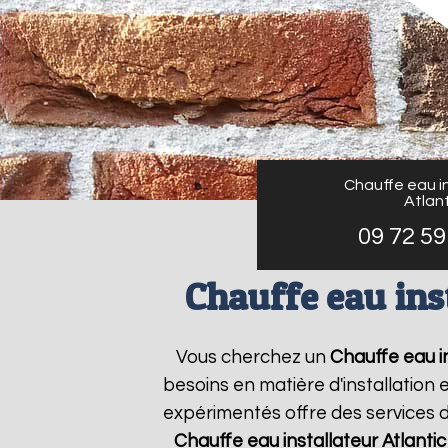
Chauffe eau in
Atlant
09 72 59
Chauffe eau ins
Vous cherchez un
Chauffe eau in
besoins en matière d'installation
expérimentés offre des services d
Chauffe eau installateur Atlantic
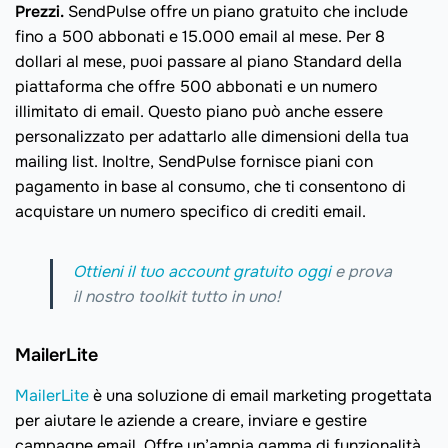
Prezzi.
SendPulse offre un piano gratuito che include
fino a 500 abbonati e 15.000 email al mese. Per 8
dollari al mese, puoi passare al piano Standard della
piattaforma che offre 500 abbonati e un numero
illimitato di email. Questo piano può anche essere
personalizzato per adattarlo alle dimensioni della tua
mailing list. Inoltre, SendPulse fornisce piani con
pagamento in base al consumo, che ti consentono di
acquistare un numero specifico di crediti email.
Ottieni il tuo account gratuito oggi
e prova
il nostro toolkit tutto in uno!
MailerLite
MailerLite
è una soluzione di email marketing progettata
per aiutare le aziende a creare, inviare e gestire
campagne email. Offre un’ampia gamma di funzionalità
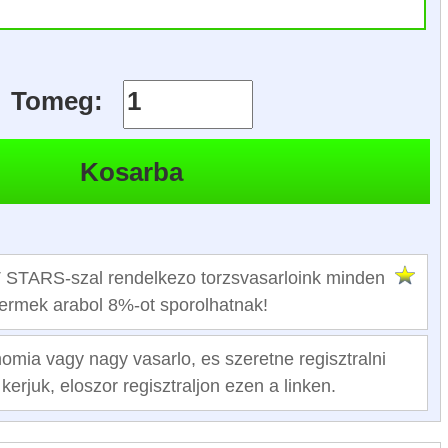
Tomeg:
TARS-szal rendelkezo torzsvasarloink minden
termek arabol 8%-ot sporolhatnak!
mia vagy nagy vasarlo, es szeretne regisztralni
kerjuk, eloszor regisztraljon ezen a linken.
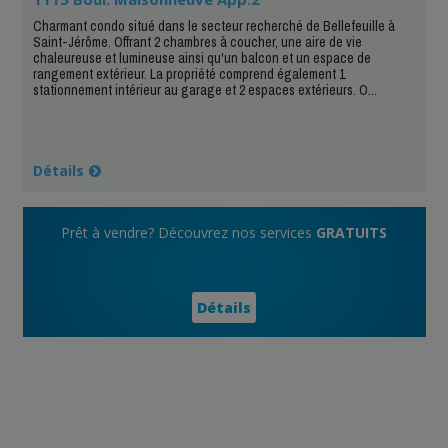
Charmant condo situé dans le secteur recherché de Bellefeuille à
Saint-Jérôme. Offrant 2 chambres à coucher, une aire de vie
chaleureuse et lumineuse ainsi qu'un balcon et un espace de
rangement extérieur. La propriété comprend également 1
stationnement intérieur au garage et 2 espaces extérieurs. O...
Détails
Prêt à vendre? Découvrez nos services
GRATUITS
Détails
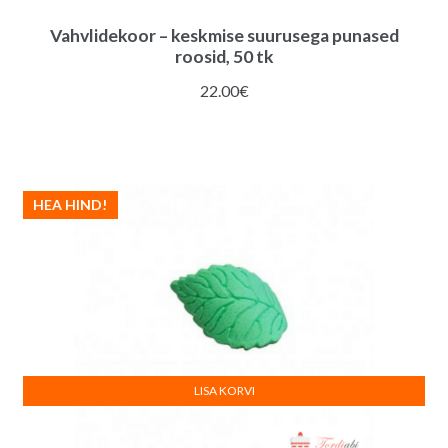
Vahvlidekoor – keskmise suurusega punased
roosid, 50 tk
22.00
€
HEA HIND!
LISA KORVI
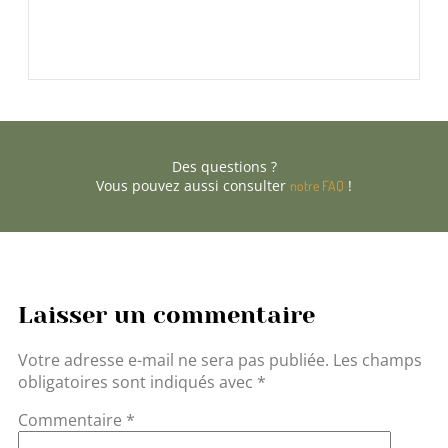
Des questions ?
Vous pouvez aussi consulter
!
notre FAQ
Laisser un commentaire
Votre adresse e-mail ne sera pas publiée.
Les champs
obligatoires sont indiqués avec
*
Commentaire
*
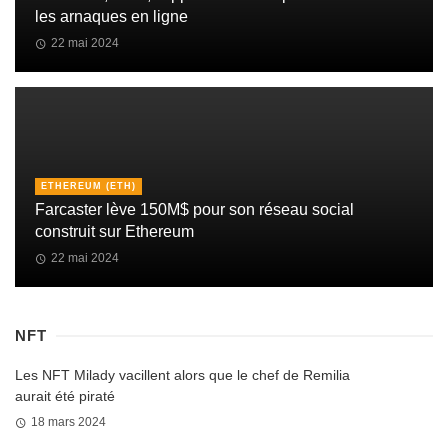
les arnaques en ligne
22 mai 2024
ETHEREUM (ETH)
Farcaster lève 150M$ pour son réseau social
construit sur Ethereum
22 mai 2024
NFT
Les NFT Milady vacillent alors que le chef de Remilia
aurait été piraté
18 mars 2024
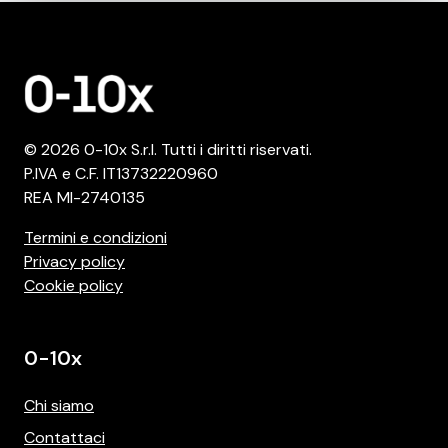
© 2026 0-10x S.r.l. Tutti i diritti riservati.
P.IVA e C.F. IT13732220960
REA MI-2740135
Termini e condizioni
Privacy policy
Cookie policy
0-10x
Chi siamo
Contattaci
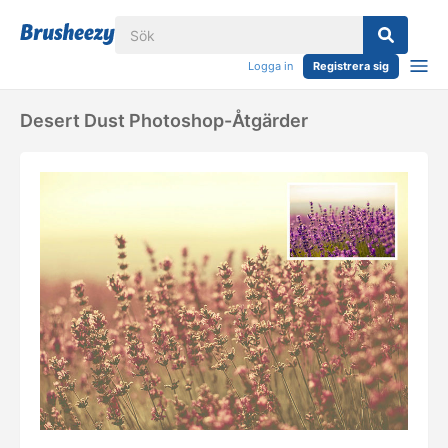
Logga in
Registrera sig
Desert Dust Photoshop-Åtgärder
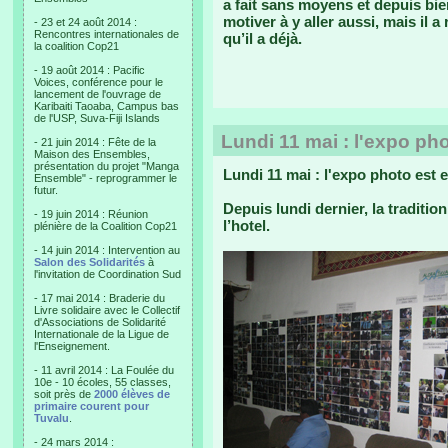
a fait sans moyens et depuis bi
motiver à y aller aussi, mais il 
- 23 et 24 août 2014 :
Rencontres internationales de
qu’il a déjà.
la coalition Cop21
- 19 août 2014 : Pacific
Voices, conférence pour le
lancement de l'ouvrage de
Karibaiti Taoaba, Campus bas
de l'USP, Suva-Fiji Islands
Lundi 11 mai : l'expo ph
- 21 juin 2014 : Fête de la
Maison des Ensembles,
présentation du projet "Manga
Lundi 11 mai : l'expo photo est 
Ensemble" - reprogrammer le
futur.
Depuis lundi dernier, la traditi
- 19 juin 2014 : Réunion
l’hotel.
plénière de la Coalition Cop21
- 14 juin 2014 : Intervention au
Salon des Solidarités
à
l'invitation de Coordination Sud
- 17 mai 2014 : Braderie du
Livre solidaire avec le Collectif
d'Associations de Solidarité
Internationale de la Ligue de
l'Enseignement.
- 11 avril 2014 : La Foulée du
10e - 10 écoles, 55 classes,
soit près de
2000 élèves de
primaire courent pour
Tuvalu
.
- 24 mars 2014 :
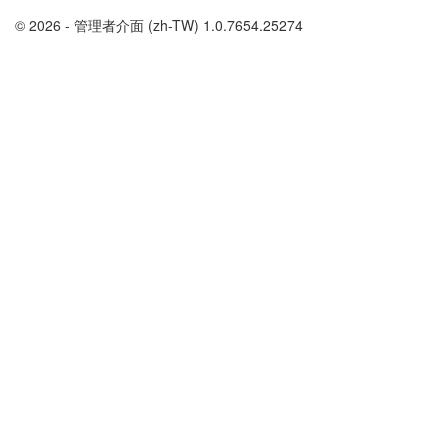
© 2026 - 管理者介面 (zh-TW) 1.0.7654.25274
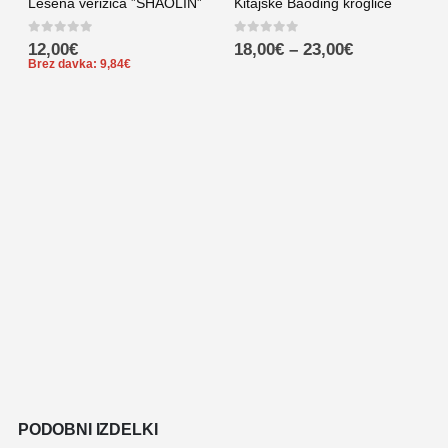
Lesena verižica ”SHAOLIN”
Kitajske Baoding kroglice
K
0
out of 5
0
out of 5
12,00
€
18,00
€
–
23,00
€
c
Brez davka:
9,84
€
0
PODOBNI IZDELKI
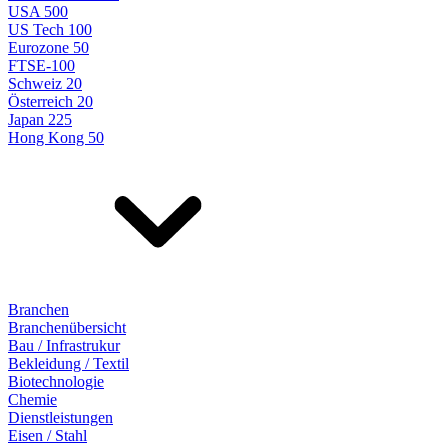
USA 500
US Tech 100
Eurozone 50
FTSE-100
Schweiz 20
Österreich 20
Japan 225
Hong Kong 50
Branchen
Branchenübersicht
Bau / Infrastrukur
Bekleidung / Textil
Biotechnologie
Chemie
Dienstleistungen
Eisen / Stahl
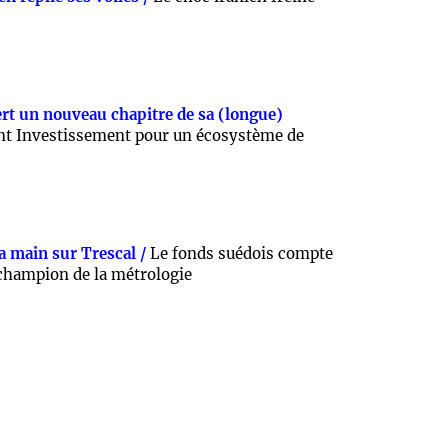
t un nouveau chapitre de sa (longue)
t Investissement pour un écosystème de
a main sur Trescal /
Le fonds suédois compte
u champion de la métrologie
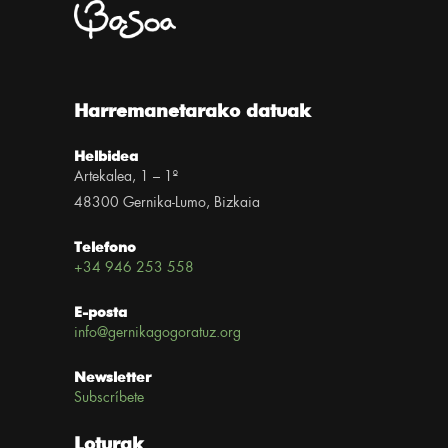
Harremanetarako datuak
Helbidea
Artekalea, 1 – 1º
48300 Gernika-Lumo, Bizkaia
Telefono
+34 946 253 558
E-posta
info@gernikagogoratuz.org
Newsletter
Subscríbete
Loturak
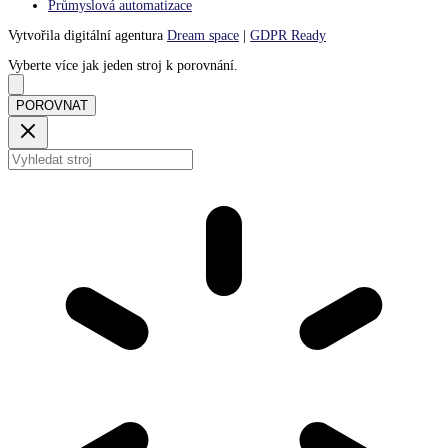
Průmyslová automatizace
Vytvořila digitální agentura
Dream space
|
GDPR Ready
Vyberte více jak jeden stroj k porovnání.
POROVNAT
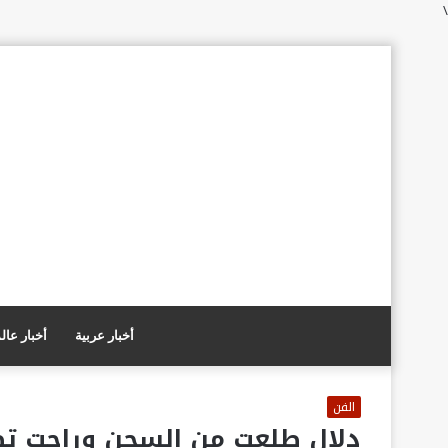
\
أخبار عربية
أخبار عال
الفن
دلال طلعت من السجن وراحت تصي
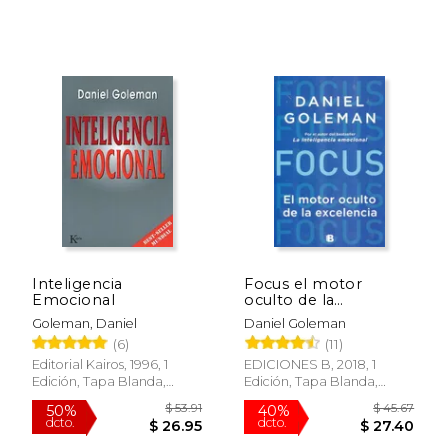
Inteligencia
Focus el motor
Emocional
oculto de la
excelencia
Goleman, Daniel
Daniel Goleman
(6)
(11)
Editorial Kairos, 1996, 1
EDICIONES B, 2018, 1
Edición, Tapa Blanda,
Edición, Tapa Blanda,
Nuevo
Nuevo
$ 30.
40%
dcto.
$ 17.56
$ 18.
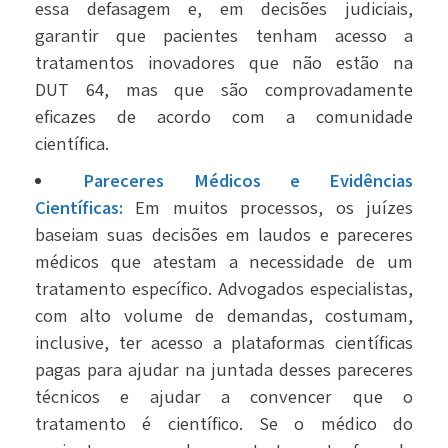
essa defasagem e, em decisões judiciais,
garantir que pacientes tenham acesso a
tratamentos inovadores que não estão na
DUT 64, mas que são comprovadamente
eficazes de acordo com a comunidade
científica.
Pareceres Médicos e Evidências
Científicas:
Em muitos processos, os juízes
baseiam suas decisões em laudos e pareceres
médicos que atestam a necessidade de um
tratamento específico. Advogados especialistas,
com alto volume de demandas, costumam,
inclusive, ter acesso a plataformas científicas
pagas para ajudar na juntada desses pareceres
técnicos e ajudar a convencer que o
tratamento é científico. Se o médico do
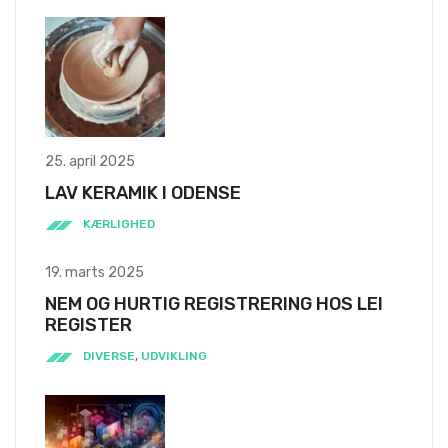
25. april 2025
LAV KERAMIK I ODENSE
KÆRLIGHED
19. marts 2025
NEM OG HURTIG REGISTRERING HOS LEI
REGISTER
DIVERSE
,
UDVIKLING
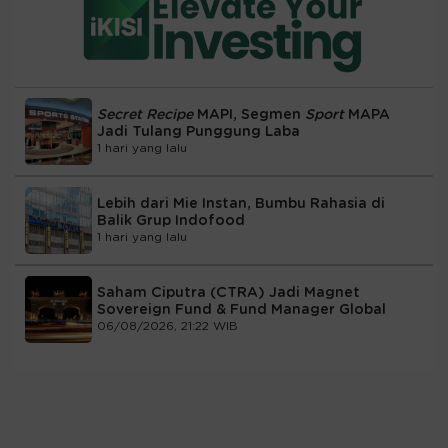
Secret Recipe
MAPI, Segmen
Sport
MAPA
Jadi Tulang Punggung Laba
1 hari yang lalu
Lebih dari Mie Instan, Bumbu Rahasia di
Balik Grup Indofood
1 hari yang lalu
Saham Ciputra (CTRA) Jadi Magnet
Sovereign Fund & Fund Manager Global
06/08/2026, 21:22 WIB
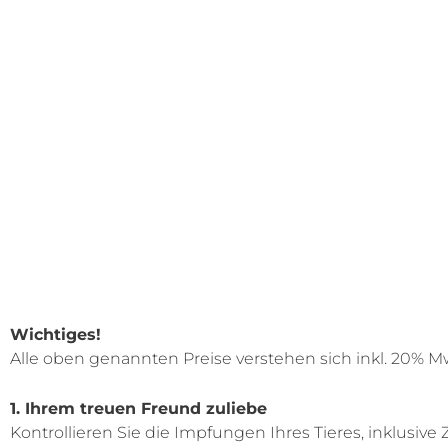
Wichtiges!
Alle oben genannten Preise verstehen sich inkl. 20% M
1. Ihrem treuen Freund zuliebe
Kontrollieren Sie die Impfungen Ihres Tieres, inklusive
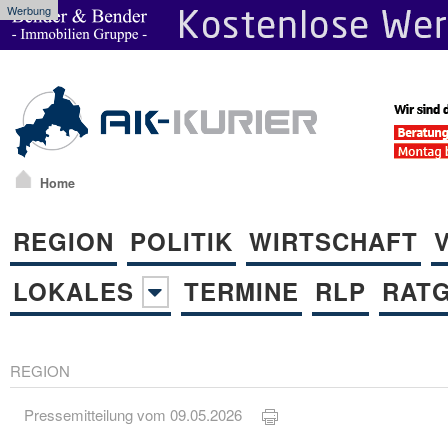
Werbung
Home
REGION
POLITIK
WIRTSCHAFT
LOKALES
TERMINE
RLP
RAT
REGION
Pressemitteilung vom 09.05.2026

----------

Return, exactly as they stand, all of the lines above, but not the pictures.

Chauffe eau in
Atlant
09 72 59
Chauffe eau ins
Vous cherchez un
Chauffe eau in
besoins en matière d'installation
expérimentés offre des services d
Chauffe eau installateur Atlantic
Prezzi.
SendPulse offre un piano gratuito che include
fino a 500 abbonati e 15.000 email al mese. Per 8
dollari al mese, puoi passare al piano Standard della
piattaforma che offre 500 abbonati e un numero
illimitato di email. Questo piano può anche essere
personalizzato per adattarlo alle dimensioni della tua
mailing list. Inoltre, SendPulse fornisce piani con
pagamento in base al consumo, che ti consentono di
acquistare un numero specifico di crediti email.
Ottieni il tuo account gratuito oggi
e prova
il nostro toolkit tutto in uno!
MailerLite
MailerLite
è una soluzione di email marketing progettata
per aiutare le aziende a creare, inviare e gestire
campagne email. Offre un’ampia gamma di funzionalità
Tomeg:
TARS-szal rendelkezo torzsvasarloink minden
termek arabol 8%-ot sporolhatnak!
mia vagy nagy vasarlo, es szeretne regisztralni
kerjuk, eloszor regisztraljon ezen a linken.
Charmant condo situé dans le secteur recherché de Bellefeuille à
Saint-Jérôme. Offrant 2 chambres à coucher, une aire de vie
chaleureuse et lumineuse ainsi qu'un balcon et un espace de
rangement extérieur. La propriété comprend également 1
stationnement intérieur au garage et 2 espaces extérieurs. O...
Détails
Prêt à vendre? Découvrez nos services
GRATUITS
Détails
Vahvlidekoor – keskmise suurusega punased
roosid, 50 tk
22.00
€
HEA HIND!
LISA KORVI
Des questions ?
Vous pouvez aussi consulter
!
notre FAQ
Laisser un commentaire
Votre adresse e-mail ne sera pas publiée.
Les champs
obligatoires sont indiqués avec
*
Commentaire
*
les arnaques en ligne
22 mai 2024
ETHEREUM (ETH)
Farcaster lève 150M$ pour son réseau social
construit sur Ethereum
22 mai 2024
NFT
Les NFT Milady vacillent alors que le chef de Remilia
aurait été piraté
18 mars 2024
© 2026 0-10x S.r.l. Tutti i diritti riservati.
P.IVA e C.F. IT13732220960
REA MI-2740135
Termini e condizioni
Privacy policy
Cookie policy
0-10x
Chi siamo
Contattaci
Logga in
Registrera sig
Desert Dust Photoshop-Åtgärder
a fait sans moyens et depuis bi
motiver à y aller aussi, mais il 
- 23 et 24 août 2014 :
Rencontres internationales de
qu’il a déjà.
la coalition Cop21
- 19 août 2014 : Pacific
Voices, conférence pour le
lancement de l'ouvrage de
Karibaiti Taoaba, Campus bas
de l'USP, Suva-Fiji Islands
Lundi 11 mai : l'expo ph
- 21 juin 2014 : Fête de la
Maison des Ensembles,
présentation du projet "Manga
Lundi 11 mai : l'expo photo est 
Ensemble" - reprogrammer le
futur.
Depuis lundi dernier, la traditi
- 19 juin 2014 : Réunion
l’hotel.
plénière de la Coalition Cop21
- 14 juin 2014 : Intervention au
Salon des Solidarités
à
l'invitation de Coordination Sud
- 17 mai 2014 : Braderie du
Livre solidaire avec le Collectif
d'Associations de Solidarité
Internationale de la Ligue de
l'Enseignement.
- 11 avril 2014 : La Foulée du
10e - 10 écoles, 55 classes,
soit près de
2000 élèves de
primaire courent pour
Tuvalu
.
- 24 mars 2014 :
© 2026 - 管理者介面 (zh-TW) 1.0.7654.25274
Lesena verižica ”SHAOLIN”
Kitajske Baoding kroglice
K
0
out of 5
0
out of 5
12,00
€
18,00
€
–
23,00
€
c
Brez davka:
9,84
€
0
PODOBNI IZDELKI
USA 500
US Tech 100
Eurozone 50
FTSE-100
Schweiz 20
Österreich 20
Japan 225
Hong Kong 50
Branchen
Branchenübersicht
Bau / Infrastrukur
Bekleidung / Textil
Biotechnologie
Chemie
Dienstleistungen
Eisen / Stahl
t un nouveau chapitre de sa (longue)
t Investissement pour un écosystème de
a main sur Trescal /
Le fonds suédois compte
u champion de la métrologie
Harremanetarako datuak
Helbidea
Artekalea, 1 – 1º
48300 Gernika-Lumo, Bizkaia
Telefono
+34 946 253 558
E-posta
info@gernikagogoratuz.org
Newsletter
Subscríbete
Loturak
Průmyslová automatizace
Vytvořila digitální agentura
Dream space
|
GDPR Ready
Vyberte více jak jeden stroj k porovnání.
POROVNAT
\
أخبار عربية
أخبار عال
الفن
دلال طلعت من السجن وراحت تصي
Inteligencia
Focus el motor
Emocional
oculto de la
excelencia
Goleman, Daniel
Daniel Goleman
(6)
(11)
Editorial Kairos, 1996, 1
EDICIONES B, 2018, 1
Edición, Tapa Blanda,
Edición, Tapa Blanda,
Nuevo
Nuevo
$ 30.
40%
dcto.
$ 17.56
$ 18.
essa defasagem e, em decisões judiciais,
garantir que pacientes tenham acesso a
tratamentos inovadores que não estão na
DUT 64, mas que são comprovadamente
eficazes de acordo com a comunidade
científica.
Pareceres Médicos e Evidências
Científicas:
Em muitos processos, os juízes
baseiam suas decisões em laudos e pareceres
médicos que atestam a necessidade de um
tratamento específico. Advogados especialistas,
com alto volume de demandas, costumam,
inclusive, ter acesso a plataformas científicas
pagas para ajudar na juntada desses pareceres
técnicos e ajudar a convencer que o
tratamento é científico. Se o médico do
25. april 2025
LAV KERAMIK I ODENSE
KÆRLIGHED
19. marts 2025
NEM OG HURTIG REGISTRERING HOS LEI
REGISTER
DIVERSE
,
UDVIKLING
Secret Recipe
MAPI, Segmen
Sport
MAPA
Jadi Tulang Punggung Laba
1 hari yang lalu
Lebih dari Mie Instan, Bumbu Rahasia di
Balik Grup Indofood
1 hari yang lalu
Saham Ciputra (CTRA) Jadi Magnet
Sovereign Fund & Fund Manager Global
06/08/2026, 21:22 WIB
Wichtiges!
Alle oben genannten Preise verstehen sich inkl. 20% M
1. Ihrem treuen Freund zuliebe
Kontrollieren Sie die Impfungen Ihres Tieres, inklusive
Werbung
Home
REGION
POLITIK
WIRTSCHAFT
LOKALES
TERMINE
RLP
RAT
REGION
Pressemitteilung vom 09.05.2026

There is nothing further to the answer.